What is needed —
Reproduce the data below in full and to the letter, images excepted.

Data entries —
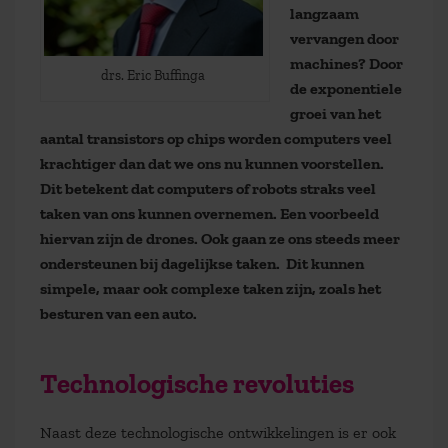
langzaam
vervangen door
machines? Door
drs. Eric Buffinga
de exponentiele
groei van het
aantal transistors op chips worden computers veel
krachtiger dan dat we ons nu kunnen voorstellen.
Dit betekent dat computers of robots straks veel
taken van ons kunnen overnemen. Een voorbeeld
hiervan zijn de drones. Ook gaan ze ons steeds meer
ondersteunen bij dagelijkse taken. Dit kunnen
simpele, maar ook complexe taken zijn, zoals het
besturen van een auto.
Technologische revoluties
Naast deze technologische ontwikkelingen is er ook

Answer to this task —
langzaam
vervangen door
machines? Door
drs. Eric Buffinga
de exponentiele
groei van het
aantal transistors op chips worden computers veel
krachtiger dan dat we ons nu kunnen voorstellen.
Dit betekent dat computers of robots straks veel
taken van ons kunnen overnemen. Een voorbeeld
hiervan zijn de drones. Ook gaan ze ons steeds meer
ondersteunen bij dagelijkse taken. Dit kunnen
simpele, maar ook complexe taken zijn, zoals het
besturen van een auto.
Technologische revoluties
Naast deze technologische ontwikkelingen is er ook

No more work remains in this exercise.